It was his seven-hundred-and-fifteenth home run, breaking the New York Yankees’ Babe Ruth’s forty-year hold on the Major League career record.
Milo Hamilton (from 715th home run call): Here’s the pitch by Downing. Swinging. There’s a drive into left-center field. That ball is gonna be…outta here! It’s gone! It’s seven-fifteen! There’s a new home-run champion of all time! And it’s Henry Aaron! The fireworks are going!
Chuck Reece: Although Aaron’s career home-run record was broken thirty-one years later by Barry Bonds of the San Francisco Giants, Hank still holds three career batting records——almost a half-century after he retired from the game.
Most runs batted in: two-thousand two-hundred and ninety-seven.
Most total bases: six-thousand eight-hundred and fifty-six.
And most extra-base hits: one-thousand four-hundred and seventy-seven.
Hank put up those numbers across twenty-three seasons in the Majors—twelve with the Milwaukee Braves, then nine here in Georgia after the Braves moved to Atlanta in nineteen-sixty-six, then back to Milwaukee to play his final two seasons for the Brewers.

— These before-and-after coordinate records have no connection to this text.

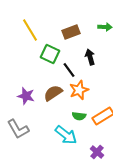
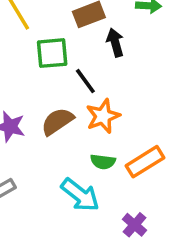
green square: (50, 54) -> (52, 53), turned -30
black arrow: (90, 57) -> (115, 43), moved

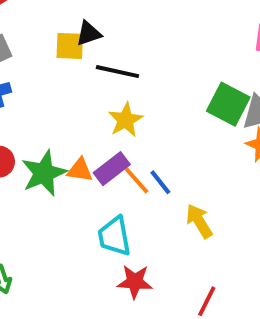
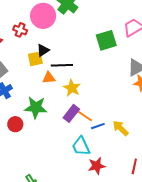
green square: (228, 104) -> (106, 40), moved, turned -30
orange triangle: (80, 170) -> (49, 78), moved
green star: (44, 173) -> (36, 107), moved, turned -30
blue line: (160, 182) -> (98, 126), moved, turned -56

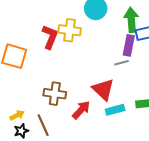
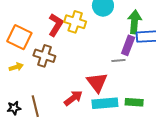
brown cross: (55, 94) -> (44, 56), moved
cyan rectangle: (115, 110) -> (105, 103), size x1.4
yellow arrow: (17, 115) -> (16, 67), moved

To commemorate the fiftieth anniversary of the night in Atlanta when Hank Aaron became baseball’s home-run king, the Atlanta History Center opened an exhibition that brings not only that night to life, but also what happened in Aaron’s life before and after.
Paul Crater: My name is Paul Crater. I'm vice president of collections and research services at the Atlanta History Center.
“More Than Brave: The Life of Henry Aaron” is the life story of Henry Aaron, where we select highlights from his life to tell the story of his time growing up in Mobile to his time in the minor leagues, to his time with the Milwaukee Braves, the Atlanta Braves, and breaking the all time home run record in 1974, and him becoming an executive with the Atlanta Braves, and further making his mark—and making his mark just as a great human being.
Chuck Reece: Crater and colleagues at the History Center deserve praise for how they have designed “More Than Brave” to establish a central truth—that Hank Aaron’s life was far more than just a baseball story. That his heroism extended far beyond the ballfield. That his life—before, during, and after his two decades in the Majors—proved that Black Southerners could achieve infinitely more than the Southern white supremacists of the Jim Crow era could ever imagine. Or ever wanted to.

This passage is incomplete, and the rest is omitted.